Repeat exactly the lines of the entries below from the one with "Care must be" through the one with "You must take into account that", both ends included, and nothing else.

▶ _Raw data_:
....

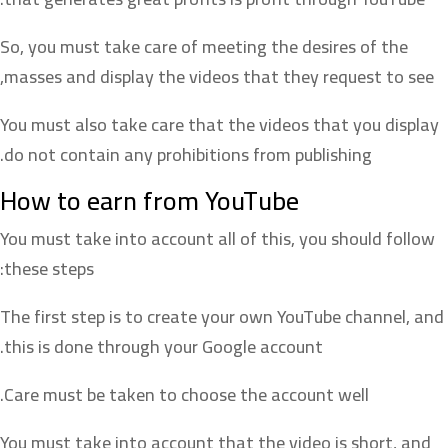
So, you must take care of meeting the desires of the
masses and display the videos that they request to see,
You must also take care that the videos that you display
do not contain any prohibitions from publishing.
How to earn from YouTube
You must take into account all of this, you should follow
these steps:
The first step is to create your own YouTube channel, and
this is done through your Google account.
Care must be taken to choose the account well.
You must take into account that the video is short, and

....

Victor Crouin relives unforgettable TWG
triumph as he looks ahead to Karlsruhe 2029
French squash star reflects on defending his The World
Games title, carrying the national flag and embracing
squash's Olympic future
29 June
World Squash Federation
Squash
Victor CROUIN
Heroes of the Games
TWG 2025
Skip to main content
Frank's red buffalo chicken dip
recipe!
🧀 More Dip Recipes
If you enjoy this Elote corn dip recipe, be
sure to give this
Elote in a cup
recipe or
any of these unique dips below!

....

▶ _Exercise output_:
Care must be taken to choose the account well.
You must take into account that the video is short, and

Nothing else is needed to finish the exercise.